Mr Pritchard decried continued lawlessness on the farms, saying: "The invasion problem remains with us for this season, and many farmers have been prevented from planting, or were only allowed to do so after protracted negotiations with the invaders.

"Extortion has been the order of the day in many cases, and I commend farmers for staying calm under extreme provocation," Mr Pritchard said.

Noting that the bulk of the winter cereal growing area is in Mashonaland and that most farmers were keen to grow cereals and had largely succeeded in doing so, the ZCPA chairman said it was imperative to get some semblance of order on the ground. "I appeal to government to come to the table with all the parties concerned to solve the land question", he said.

Reviewing production in the current season, Mr Pritchard said in the face of the many problems confronting farmers, estimates showed that a crop of about 52 000 hectares would be produced "which, unbelievably, is 10% higher than last year." The stated area of production, according to Pritchard, should produce 275 000 tonnes of wheat, which although translating to 20 000 tonnes more than the previous year, was still far short of the 325 000 - 350 000 tonne potential.

On barley, Mr Pritchard said production was likely to match last year's level of 5 200 ha producing 30 000 tonnes, which is 10 000 tonnes short of the target set by the National Breweries, for which the crop is grown under contract.

Mr Pritchard also spoke of a host of other problems confronting cereal producers, not least among them escalating input costs, made worse by the country's deteriorating foreign currency situation, the electricity and fuel crisis and difficulties in securing finance for cropping programmes because of the continuing downturn of the economy and uncertainties over the land issue.

"Fuel continues to be a hand-to-mouth situation, but in the face of even bigger problems, farmers have managed to get by," he said.

Fertiliser prices continued to escalate on a monthly basis and now constituted a third of total variable costs of wheat production, while costs of chemicals which are imported were also increasing at a staggering rate. "The latest increase in the price of fuel will push many businesses to the wall, and farmers will not be spared. Sanity has to prevail sooner rather than later or the economy will implode," said Mr Pritchard.

Meanwhile, the controversy over who should foot the bill for the control of the potentially devastating quelea bird continues with the State insisting that farmers should provide relevant funding while the farmers say they see this as a government responsibility.

Mr Pritchard told delegates to the congress: "Quelea has been a perennial pain in the flock ever since cost recovery was instituted in 1997. The government has abrogated its responsibility in this regard, and I implore them to change their stance,"

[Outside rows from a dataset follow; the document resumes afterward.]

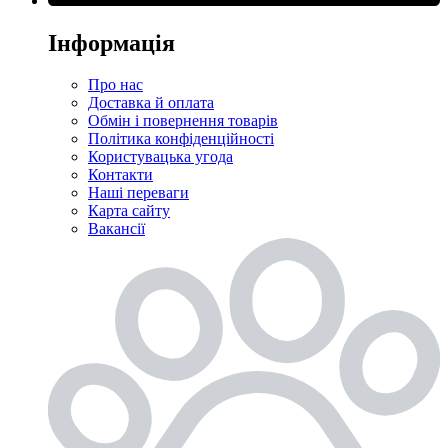
Інформація
Про нас
Доставка й оплата
Обмін і повернення товарів
Політика конфіденційності
Користувацька угода
Контакти
Наші переваги
Карта сайту
Вакансії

He noted that before 1999, farmers had, through their association, paid a lion's share of the winter quelea control. "This was always under protest, as we have always maintained that this is a national issue. Since becoming chairman of this association I have taken a stance on funding, and have refused to pay the entire bill for 1999 and 2000." he said

Farmers were prepared to contribute towards quelea control "but not replace government's responsibility in controlling this migratory international pest.

"Currently we are still in negotiations on the way forward with the Department of National Parks and Wildlife management who are mandated with quelea control," Pritchard said.